### WHAT YOU NEED TO DO
In the entries that follow, find the line containing "Analisi e profilazione navigazione utente" and the line containing "شرکت با بهره‌گیری", then copy exactly everything from the first through the second except the pictures.

### SOURCE DATA
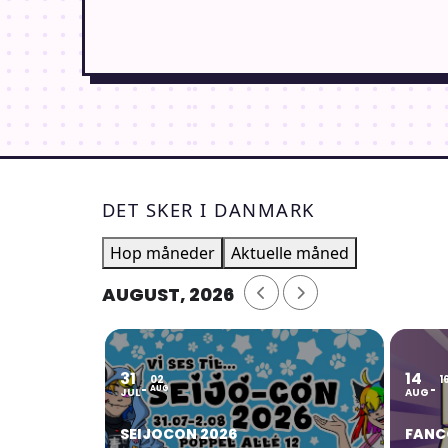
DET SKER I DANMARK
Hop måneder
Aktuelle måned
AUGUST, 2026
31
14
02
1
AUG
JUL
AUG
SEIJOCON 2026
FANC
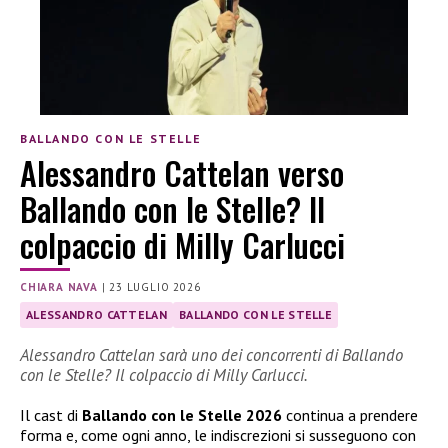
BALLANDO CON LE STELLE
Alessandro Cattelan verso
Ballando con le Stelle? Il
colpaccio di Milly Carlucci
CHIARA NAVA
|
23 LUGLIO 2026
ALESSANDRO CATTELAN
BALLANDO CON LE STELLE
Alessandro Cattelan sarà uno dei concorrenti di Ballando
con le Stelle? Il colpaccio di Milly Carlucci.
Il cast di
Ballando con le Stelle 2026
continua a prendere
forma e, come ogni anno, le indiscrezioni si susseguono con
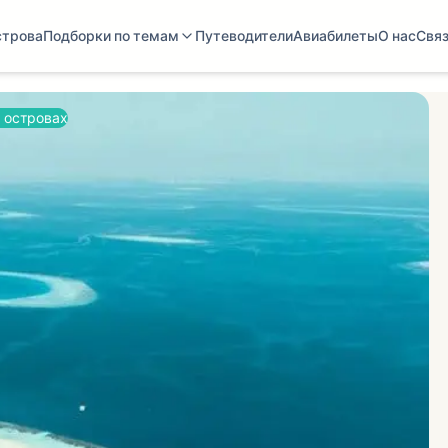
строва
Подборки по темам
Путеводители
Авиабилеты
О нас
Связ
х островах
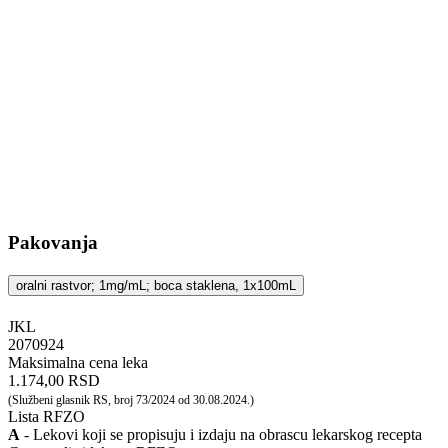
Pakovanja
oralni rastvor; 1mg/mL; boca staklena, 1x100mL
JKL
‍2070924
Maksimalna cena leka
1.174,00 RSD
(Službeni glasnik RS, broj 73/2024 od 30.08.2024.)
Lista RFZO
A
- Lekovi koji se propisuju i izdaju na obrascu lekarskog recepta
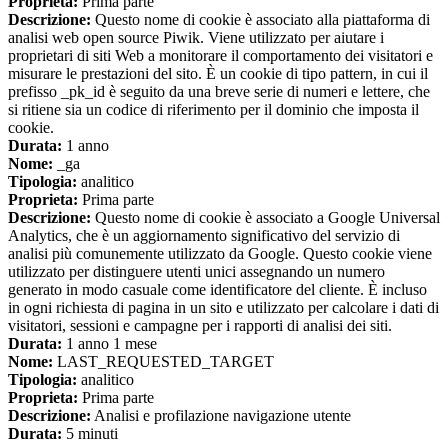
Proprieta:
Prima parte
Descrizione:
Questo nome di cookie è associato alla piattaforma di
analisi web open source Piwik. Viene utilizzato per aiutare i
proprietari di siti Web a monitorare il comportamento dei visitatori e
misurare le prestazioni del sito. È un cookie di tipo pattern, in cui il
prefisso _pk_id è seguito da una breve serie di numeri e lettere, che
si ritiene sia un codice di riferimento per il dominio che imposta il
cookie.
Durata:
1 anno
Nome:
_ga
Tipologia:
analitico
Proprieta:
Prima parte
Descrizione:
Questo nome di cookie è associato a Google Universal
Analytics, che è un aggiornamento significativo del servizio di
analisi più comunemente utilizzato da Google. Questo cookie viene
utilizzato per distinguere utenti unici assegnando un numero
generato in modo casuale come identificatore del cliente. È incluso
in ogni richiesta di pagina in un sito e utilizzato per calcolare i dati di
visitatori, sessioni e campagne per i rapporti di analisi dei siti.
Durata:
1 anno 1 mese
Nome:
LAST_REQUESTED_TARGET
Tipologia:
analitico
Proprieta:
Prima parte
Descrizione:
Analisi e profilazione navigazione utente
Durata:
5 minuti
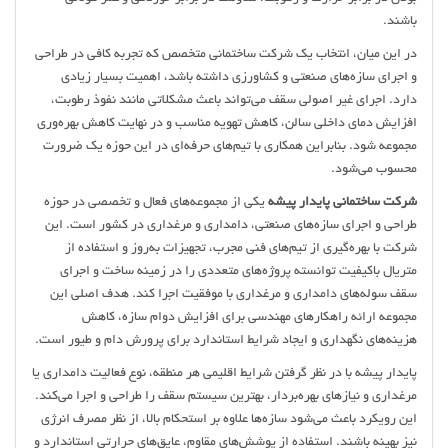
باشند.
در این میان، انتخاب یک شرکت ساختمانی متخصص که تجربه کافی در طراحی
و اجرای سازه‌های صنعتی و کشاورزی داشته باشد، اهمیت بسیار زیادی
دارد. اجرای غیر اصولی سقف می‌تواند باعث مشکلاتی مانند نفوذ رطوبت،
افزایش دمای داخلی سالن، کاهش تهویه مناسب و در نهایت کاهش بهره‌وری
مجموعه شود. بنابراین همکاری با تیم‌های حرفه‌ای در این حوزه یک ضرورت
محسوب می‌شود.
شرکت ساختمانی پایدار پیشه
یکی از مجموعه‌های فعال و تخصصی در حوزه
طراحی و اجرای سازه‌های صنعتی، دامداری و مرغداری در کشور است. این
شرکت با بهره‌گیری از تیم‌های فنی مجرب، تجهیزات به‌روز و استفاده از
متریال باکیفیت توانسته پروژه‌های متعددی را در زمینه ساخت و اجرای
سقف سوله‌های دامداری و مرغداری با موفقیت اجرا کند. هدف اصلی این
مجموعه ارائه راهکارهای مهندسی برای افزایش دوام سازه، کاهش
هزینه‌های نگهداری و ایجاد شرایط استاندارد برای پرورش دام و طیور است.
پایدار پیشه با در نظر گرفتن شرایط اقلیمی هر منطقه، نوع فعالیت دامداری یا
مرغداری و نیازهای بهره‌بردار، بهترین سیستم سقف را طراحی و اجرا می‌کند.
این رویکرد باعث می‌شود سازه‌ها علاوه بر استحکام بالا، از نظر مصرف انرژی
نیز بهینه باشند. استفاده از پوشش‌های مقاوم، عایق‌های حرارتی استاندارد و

---

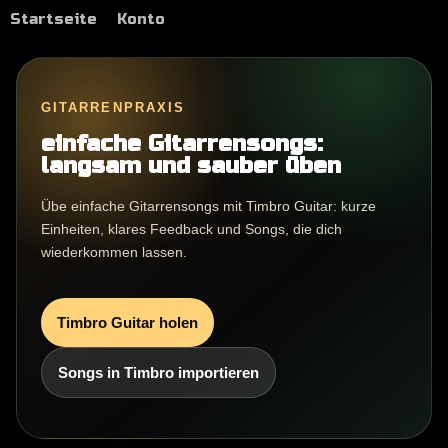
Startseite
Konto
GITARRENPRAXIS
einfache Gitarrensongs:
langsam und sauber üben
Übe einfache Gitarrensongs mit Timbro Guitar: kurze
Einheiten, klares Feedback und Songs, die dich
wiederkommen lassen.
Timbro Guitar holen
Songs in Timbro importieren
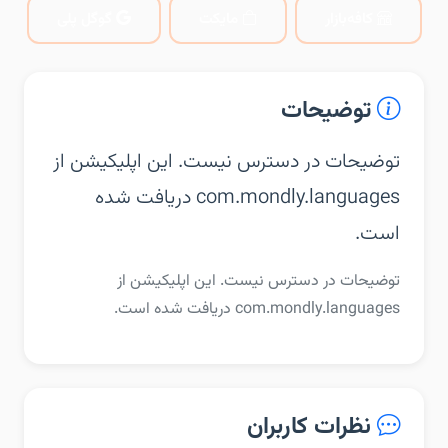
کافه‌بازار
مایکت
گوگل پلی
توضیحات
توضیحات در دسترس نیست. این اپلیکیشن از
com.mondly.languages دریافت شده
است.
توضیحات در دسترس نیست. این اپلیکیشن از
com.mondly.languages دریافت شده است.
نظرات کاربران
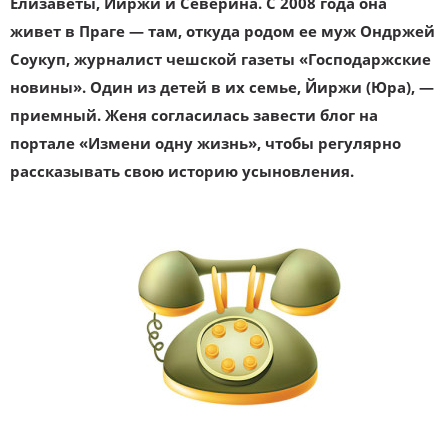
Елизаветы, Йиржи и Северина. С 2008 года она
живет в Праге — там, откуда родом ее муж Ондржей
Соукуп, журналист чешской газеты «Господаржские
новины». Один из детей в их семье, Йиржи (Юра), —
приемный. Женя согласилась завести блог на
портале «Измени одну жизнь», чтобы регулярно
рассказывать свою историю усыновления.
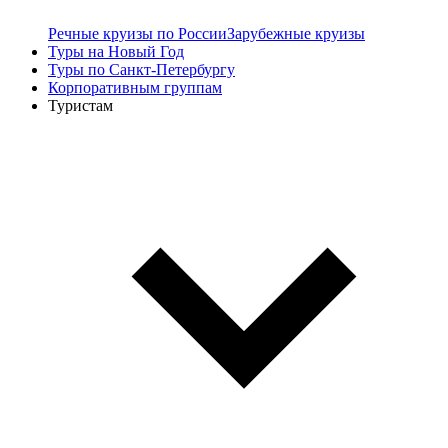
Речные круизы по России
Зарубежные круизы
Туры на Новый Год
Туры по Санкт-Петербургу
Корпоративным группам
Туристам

### RESULT OF THIS EXERCISE
Analisi e profilazione navigazione utente
Durata:
5 minuti
باشند.
در این میان، انتخاب یک شرکت ساختمانی متخصص که تجربه کافی در طراحی
و اجرای سازه‌های صنعتی و کشاورزی داشته باشد، اهمیت بسیار زیادی
دارد. اجرای غیر اصولی سقف می‌تواند باعث مشکلاتی مانند نفوذ رطوبت،
افزایش دمای داخلی سالن، کاهش تهویه مناسب و در نهایت کاهش بهره‌وری
مجموعه شود. بنابراین همکاری با تیم‌های حرفه‌ای در این حوزه یک ضرورت
محسوب می‌شود.
شرکت ساختمانی پایدار پیشه
یکی از مجموعه‌های فعال و تخصصی در حوزه
طراحی و اجرای سازه‌های صنعتی، دامداری و مرغداری در کشور است. این
شرکت با بهره‌گیری از تیم‌های فنی مجرب، تجهیزات به‌روز و استفاده از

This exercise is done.